* _Task brief_: Although the entries contain pictures, return everything else in them verbatim and omit the pictures.

* _Available data_:
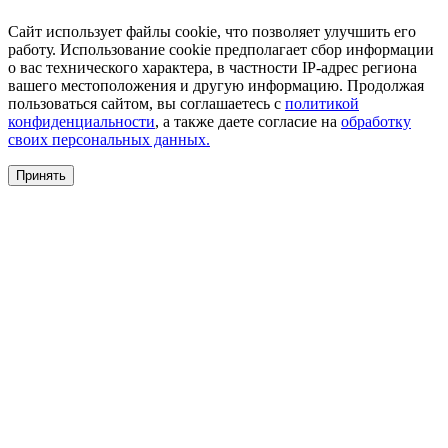
Сайт использует файлы cookie, что позволяет улучшить его
работу. Использование cookie предполагает сбор информации
о вас технического характера, в частности IP-адрес региона
вашего местоположения и другую информацию. Продолжая
пользоваться сайтом, вы соглашаетесь с
политикой
конфиденциальности
, а также даете согласие на
обработку
своих персональных данных.
Принять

* _Answer to the problem_:
Сайт использует файлы cookie, что позволяет улучшить его
работу. Использование cookie предполагает сбор информации
о вас технического характера, в частности IP-адрес региона
вашего местоположения и другую информацию. Продолжая
пользоваться сайтом, вы соглашаетесь с
политикой
конфиденциальности
, а также даете согласие на
обработку
своих персональных данных.
Принять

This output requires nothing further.